Memoir of a chart of the East Coast of Arabia – Project 1

In my post about crowdsourcing I mentioned a digitisation project we worked on as a class. We made a accounts in the site 18th Connect, and together we digitised Memoir of a chart of the east coast of Arabia 1764. This manuscript is a telling of a journey and description of an old map. To access the site one need to create an account and password and can immediately start editing any text that is available in the site.

This manuscript, written back in 1764 is read through an OCR, in particular TypeWriter. The text is read and then an editor, like me and my classmates, has access to every line that is identified by the software. This includes many mistakenly read ink spots, paper folds and others, which should be removed from being included as data. There are also mistakes when it comes to the spelling of the words and sometimes letters that are hard to read. This is the first level of editing that we had to do. Many other additions to the text and its metadata followed. As my final project I decided to finalise the document and prepare it for online publication.

In the following paragraphs I will describe the process, some problems and some solutions and generally refection on the making of such publication.

Turning the Memoir into a TEI XLM file requires many additions to the original text and correcting the OCR’s mistakes. This format is associated with some specific tags, similar to those in HTML, but more literature specific. In order to add more information about the specific layout of the text, the fonts, the character’s size, purpose, I started using the TEI Guidelines. They are very complex because they deal with texts in enormous detail. There are notations of verse structures, rhymes, play structure, character information and many many others. There are tags that give incredible amounts of metadata about the information put in the text. In order to properly annotated a text in this manner one must know the specific tags, similar to learning a program language. I am very incompetent when it comes to the many functions of the language, so my current edition of the Memoir isn’t very profound in metadata. However, diving into the depths of TEI showed me how much there is to learn and what precision of information one can achieve. I found that TEI is not a very popular language outside the limited interest in Digital Humanities. I also noticed that many of the examples in the site are given with logograms, which suggests involvement from far East countries.

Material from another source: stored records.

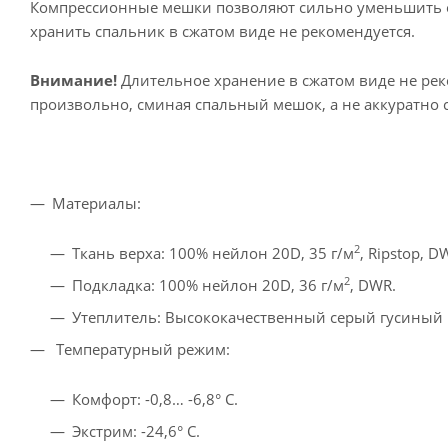
Компрессионные мешки позволяют сильно уменьшить о
хранить спальник в сжатом виде не рекомендуется.
Внимание!
Длительное хранение в сжатом виде не ре
произвольно, сминая спальный мешок, а не аккуратно с
Материалы:
2
Ткань верха: 100% нейлон 20D, 35 г/м
, Ripstop, D
2
Подкладка: 100% нейлон 20D, 36 г/м
, DWR.
Утеплитель: Высококачественный серый гусиный п
Температурный режим:
Комфорт: -0,8… -6,8° С.
Экстрим: -24,6° С.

Thought the whole text there is a spelling specify that comes from the difference in the age of the English language. Often instead of “f” or “s” the author would be put the long “s” according to the spelling back then. In order to provide accurate “translation”, editors have to change the old letter with the new equivalent to keep the meaning. There are sometimes just spelling mistakes where the OCR couldn’t read the text because of a blur and we had to correct them as well. These were minor things that were fixed a couple of days after we started. There were many symbols such as pictograms of anchors,

Anchor pictogram
degree notations and fractions that aren’t traditionally included into a keyboard. Those are initially noted with “@“ and later replaced with the right symbol using the functions in TEI Guidelines.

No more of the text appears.